Overview
On this article, I’ll try golearn package on Golang.These days, typical environment sets for data science and machine learning are Python, R, R-studio and Jupyter, although it depends on the purposes and phases. When I personally do something, I always use Python and Jupyter. But of course other programming languages have machine learning libraries and those are sometimes used.
Here, I’ll try golearn package, which is the package for machine learning.
This is the official page.
As a first step, through kNN algorithms, I’ll follow the basic step of that.
Follow the code
At first, we need to import libraries. Simply here, I imported those for following purposes.- fmt: to print the outcome
- golearn/base: to read data
- golearn/evaluation: to evaluate the model
- golearn/knn: to make model
package main
import (
"fmt"
"github.com/sjwhitworth/golearn/base"
"github.com/sjwhitworth/golearn/evaluation"
"github.com/sjwhitworth/golearn/knn"
)
From here, every code is in the function main().
Roughly, I splitted the whole code into three parts, meaning data part, model part and evaluation part.
The code below is for data part.
This library has iris data inside and I used this.
base.ParseCSVToInstances() reads the data and returns DenseInstances. From the code’s comment, DenseInstances is
// DenseInstances stores each Attribute value explicitly
// in a large grid.
By base.InstancesTrainTestSplit, I splitted the data into train data and test data.
// data path
filePath := "..../go/src/github.com/sjwhitworth/golearn/examples/datasets/iris.csv"
// read data
rawData, err := base.ParseCSVToInstances(filePath, false)
if err != nil {
panic(err)
}
// split data into train and test
trainData, testData := base.InstancesTrainTestSplit(rawData, 0.8)
Next, model part.
Same as Python’s sklearn manner, on golearn, we can make the model. On this case, this uses the nearest three points for model, although I don’t like to use expression “model” about kNN.
// initialize the knn instance
cls := knn.NewKnnClassifier("euclidean", "linear", 3)
// training
cls.Fit(trainData)
Finally, evaluation part.
By the model, we can predict the data. To evaluate the outcome, I used confusion matrix.
// predict
predictions, err := cls.Predict(testData)
if err != nil {
panic(err)
}
// evaluation
confusionMatrix, err := evaluation.GetConfusionMatrix(testData, predictions)
if err != nil {
panic(err)
}
If we print the confusion matrix, the outcome is like this.

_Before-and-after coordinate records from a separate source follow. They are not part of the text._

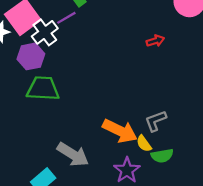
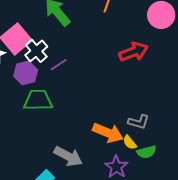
purple line: (66, 18) -> (59, 65), moved
red arrow: (155, 41) -> (134, 52), size x1.8
gray L-shape: (156, 121) -> (139, 122), turned -140

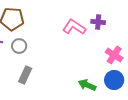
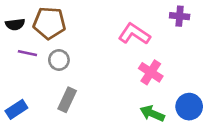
purple cross: (98, 22) -> (180, 16), moved
pink cross: (114, 55) -> (151, 72), moved

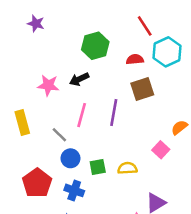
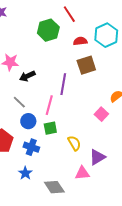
red line: (145, 26) -> (69, 14), moved
black arrow: (79, 79) -> (27, 76), moved
pink line: (82, 115) -> (49, 105), moved
yellow semicircle: (127, 168) -> (74, 143), moved, turned 63

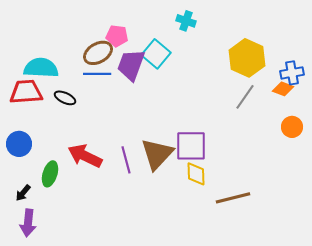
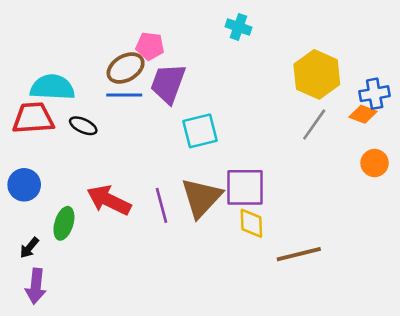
cyan square: (156, 54) -> (200, 131), moved, turned 36

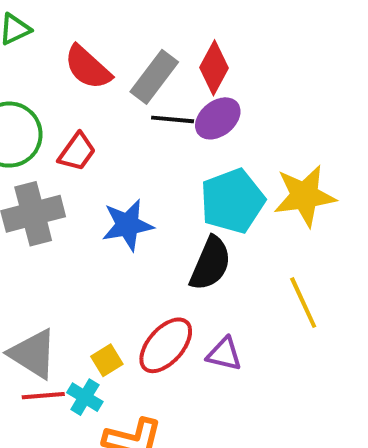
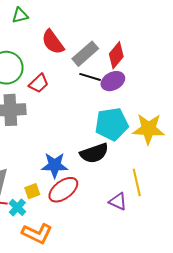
blue star: (128, 225) -> (55, 165), moved
black semicircle: (210, 264) -> (94, 153), turned 36
purple triangle: (224, 354) -> (118, 201), moved

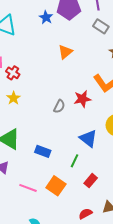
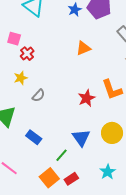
red star: (82, 99) -> (87, 98), turned -30
gray semicircle: (59, 106) -> (38, 96), moved
orange square: (56, 186) -> (49, 178), moved

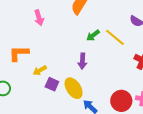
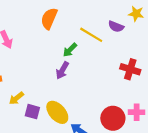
yellow line: (115, 37) -> (91, 35), moved
purple arrow: (82, 61) -> (62, 70), moved, turned 35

It is not user-friendly.
Optimisations are switched off
map[Iris-virginica:map[Iris-virginica:41 Iris-versicolor:1] Iris-setosa:map[Iris-setosa:44] Iris-versicolor:map[Iris-versicolor:36 Iris-virginica:5]]

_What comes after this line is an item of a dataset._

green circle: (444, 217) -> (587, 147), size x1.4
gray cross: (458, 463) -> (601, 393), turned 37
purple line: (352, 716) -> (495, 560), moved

evaluation has some functions. Roughly, by candidates, we can know there are many functions which takes ConfusionMatrix as argument.
This time I just used evaluation.GetSummary.

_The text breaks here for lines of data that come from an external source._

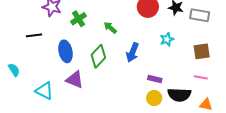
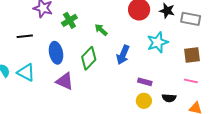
cyan star: (167, 39) -> (158, 42), size x1.5
cyan triangle: (44, 91) -> (26, 72), moved
black semicircle: (179, 95) -> (169, 98), size x0.6

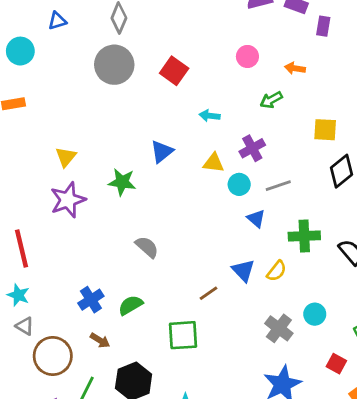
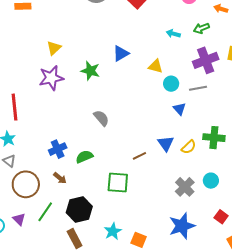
cyan arrow: (210, 116) -> (173, 34), moved
purple cross: (252, 148) -> (206, 60), moved, size x1.4
green cross: (304, 236) -> (214, 138), moved

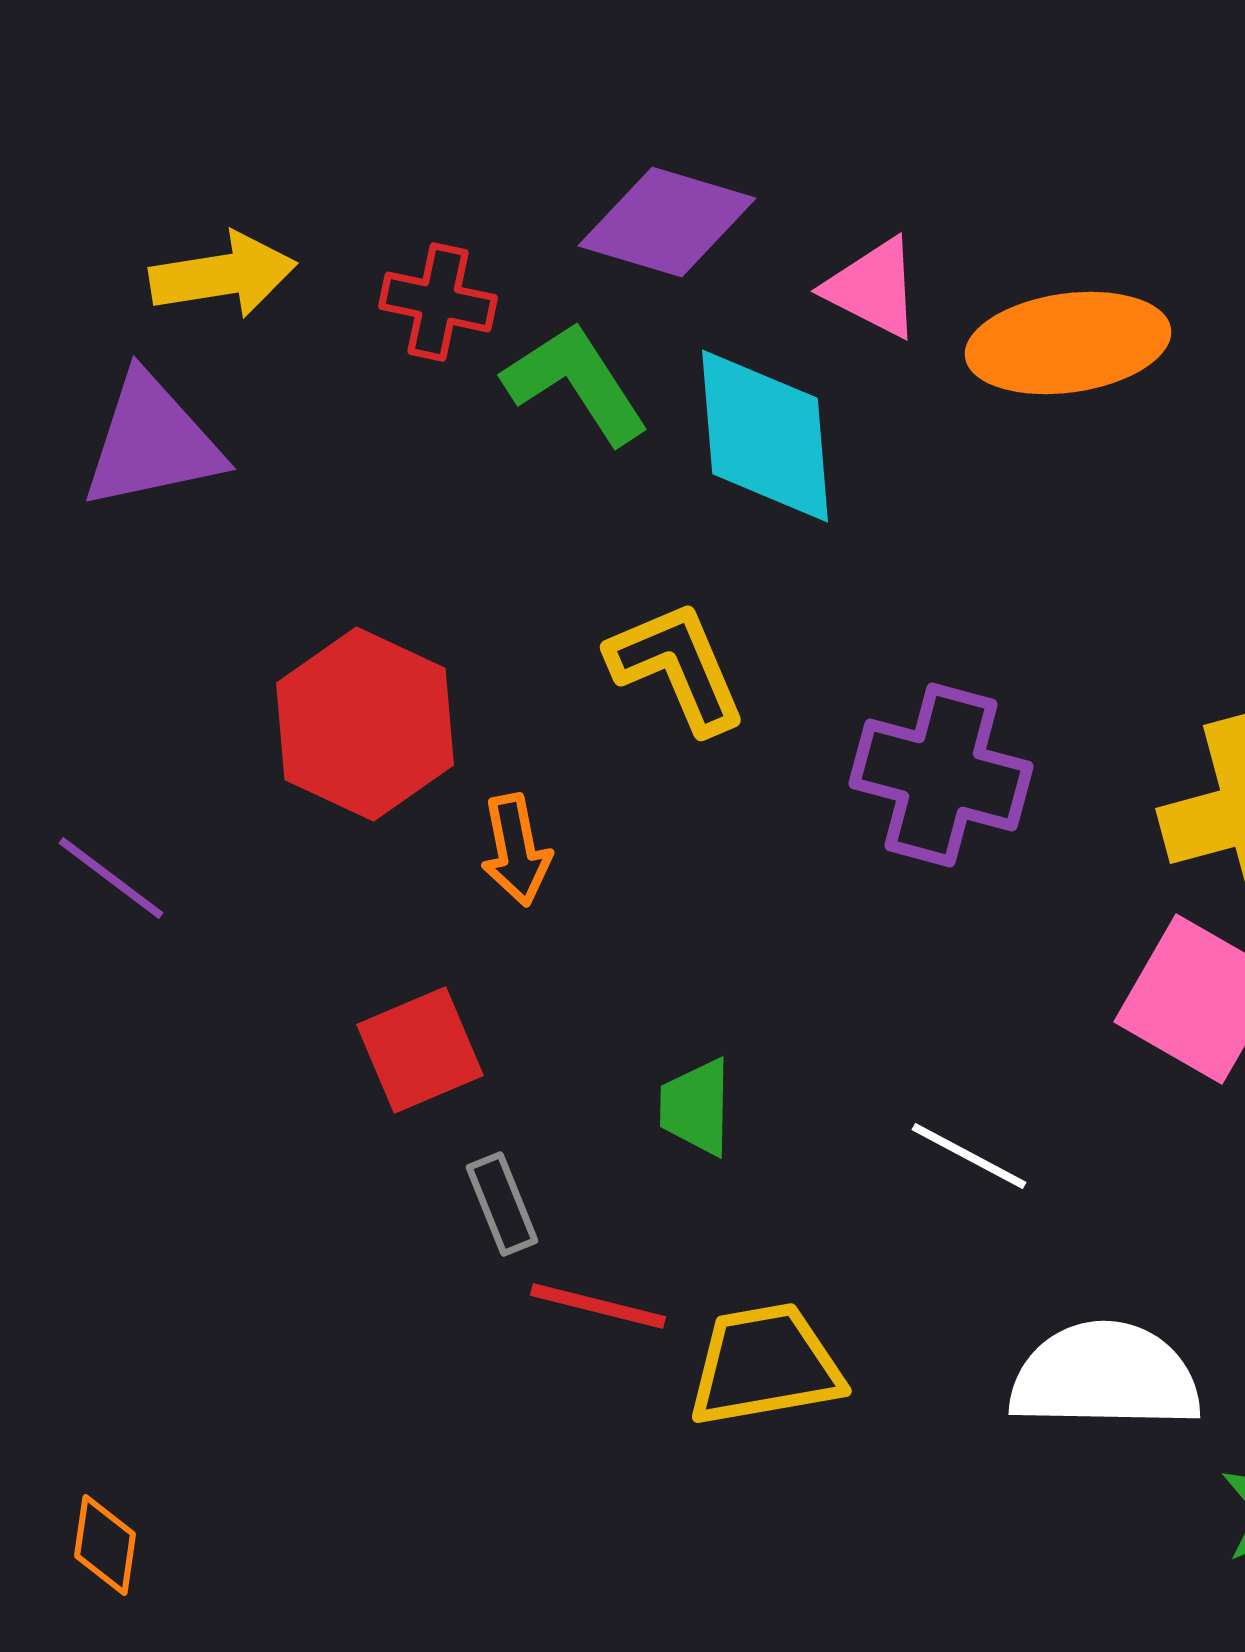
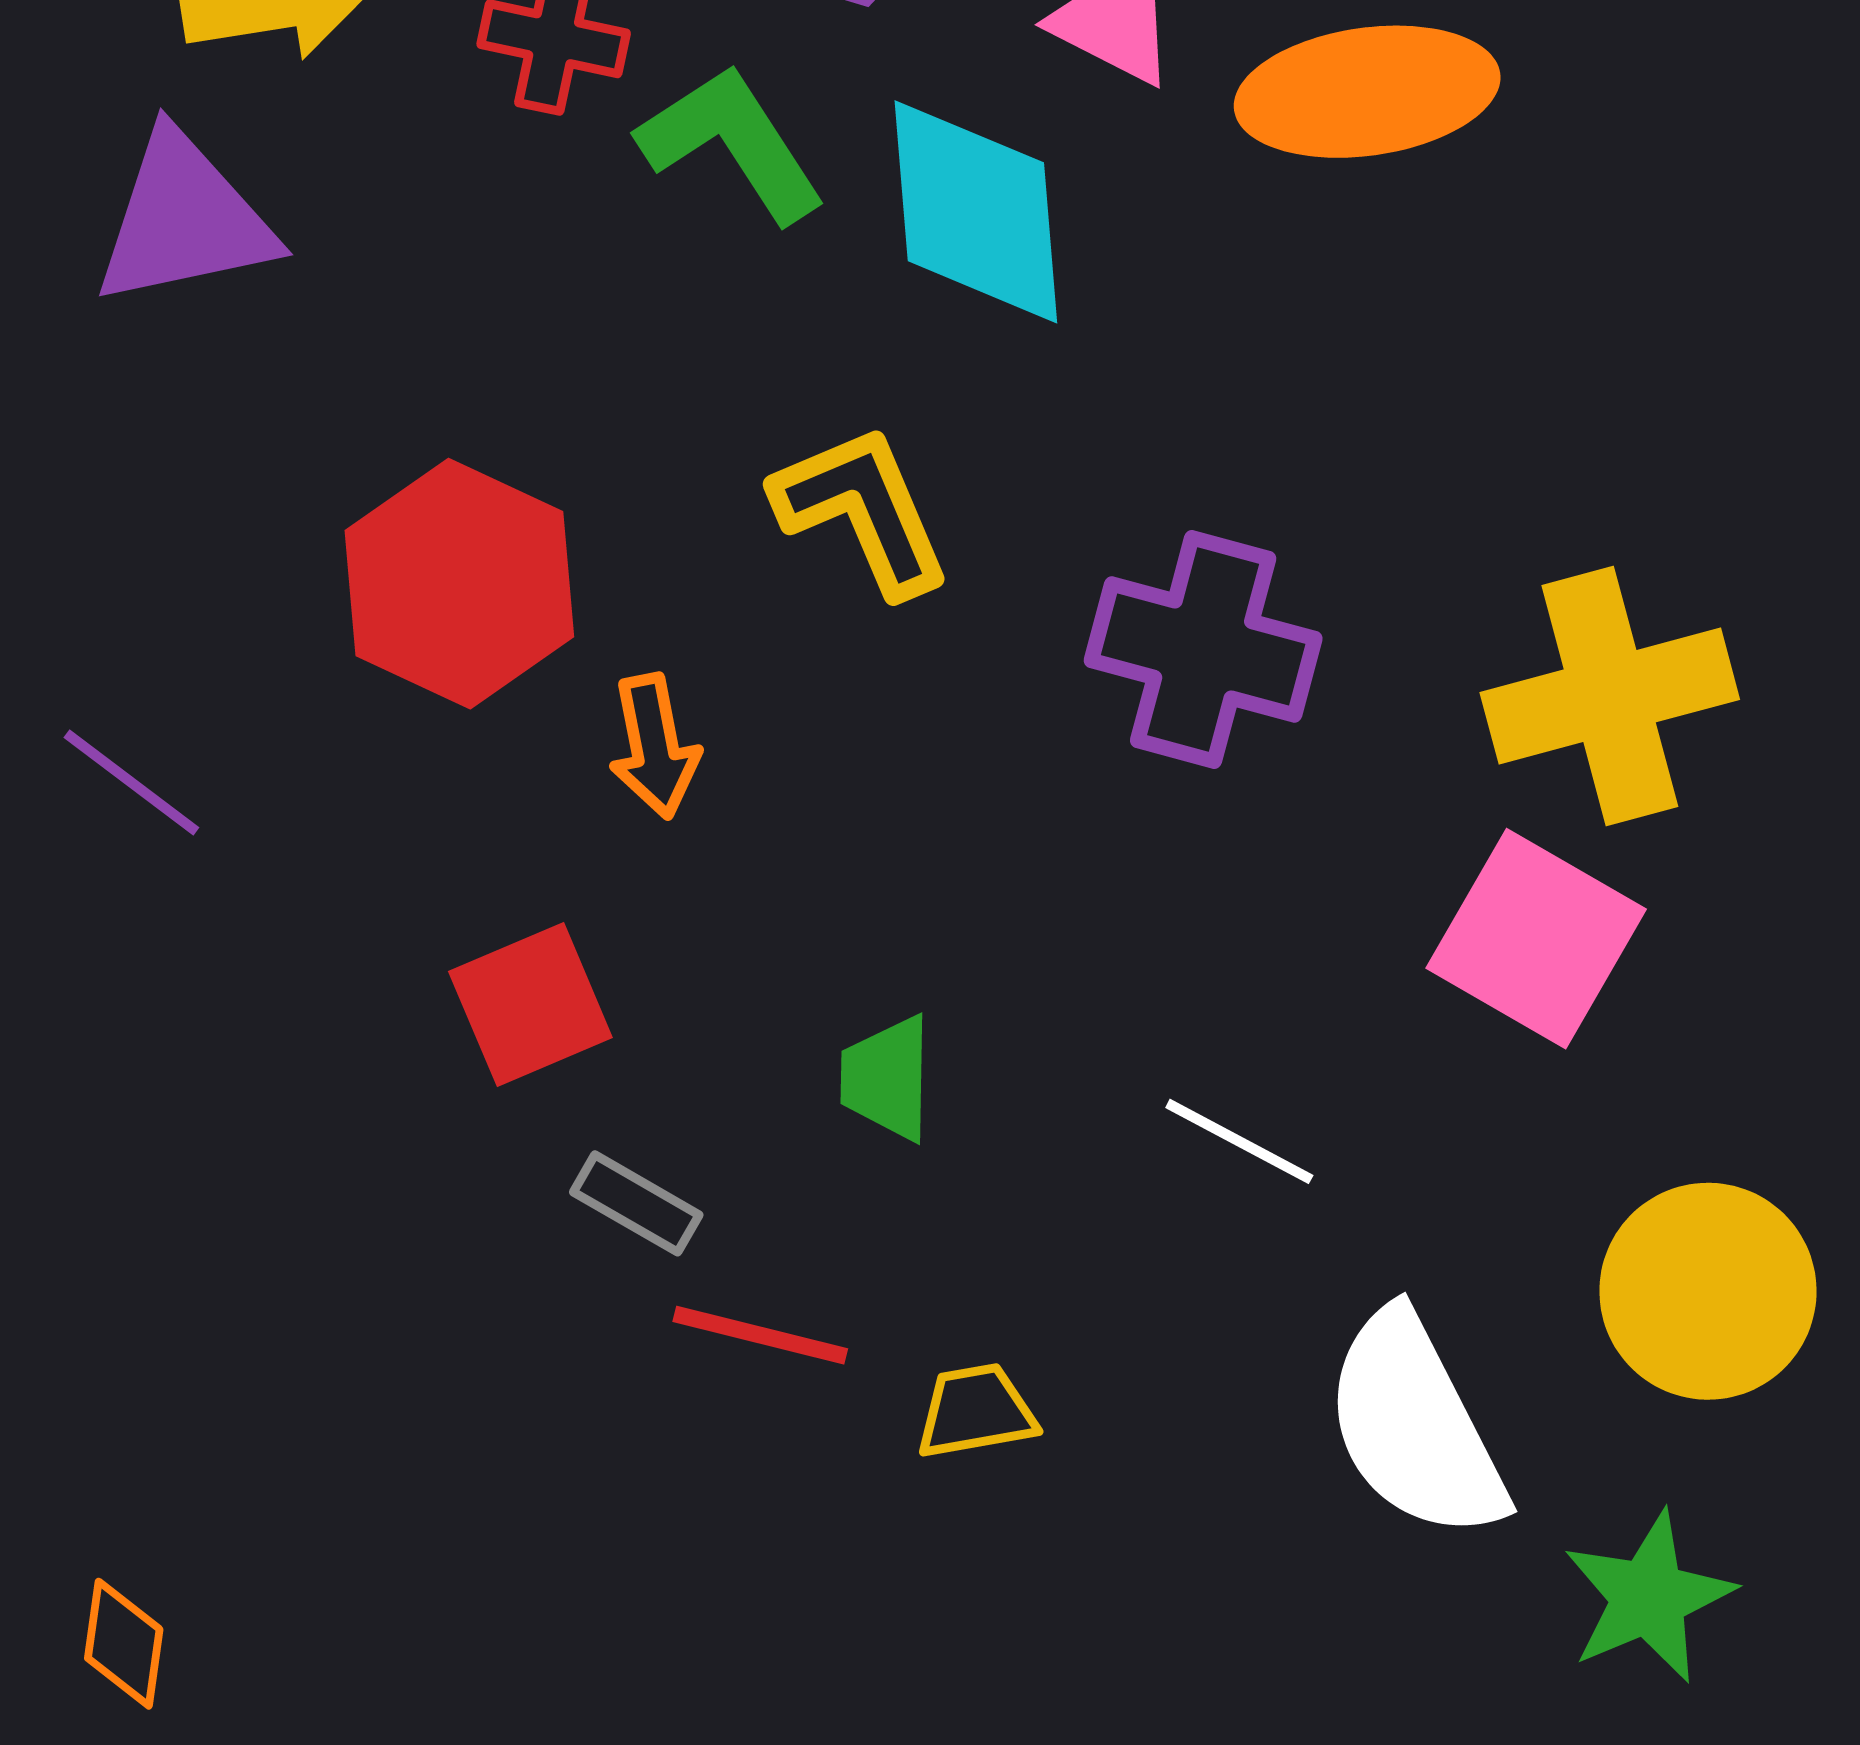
gray rectangle: (502, 1204) -> (636, 1203), turned -38
yellow trapezoid: (765, 1365) -> (976, 1411), size x0.6
white semicircle: (1105, 1376) -> (1415, 1426), turned -118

fmt.Println(evaluation.GetSummary(confusionMatrix))
Optimisations are switched off
Reference ClassnTrue Positives False Positives True Negatives Precision Recall F1 Score
--------------- -------------- --------------- -------------- --------- ------ --------
Iris-virginica 41 5 80 0.8913 0.9762 0.9318
Iris-setosa 44 0 83 1.0000 1.0000 1.0000
Iris-versicolor 36 1 85 0.9730 0.8780 0.9231
Overall accuracy: 0.9528
Code
package main
import (
"fmt"
"github.com/sjwhitworth/golearn/base"
"github.com/sjwhitworth/golearn/evaluation"
"github.com/sjwhitworth/golearn/knn"
)
func main() {
// data path
filePath := "****/go/src/github.com/sjwhitworth/golearn/examples/datasets/iris.csv"
// read data
rawData, err := base.ParseCSVToInstances(filePath, false)
if err != nil {
panic(err)
}
// split data into train and test
trainData, testData := base.InstancesTrainTestSplit(rawData, 0.8)
// initialize the knn instance
cls := knn.NewKnnClassifier("euclidean", "linear", 3)
// training
cls.Fit(trainData)
// predict
predictions, err := cls.Predict(testData)
if err != nil {
panic(err)
}
// evaluation
confusionMatrix, err := evaluation.GetConfusionMatrix(testData, predictions)
if err != nil {
panic(err)
}
fmt.Println(evaluation.GetSummary(confusionMatrix))
}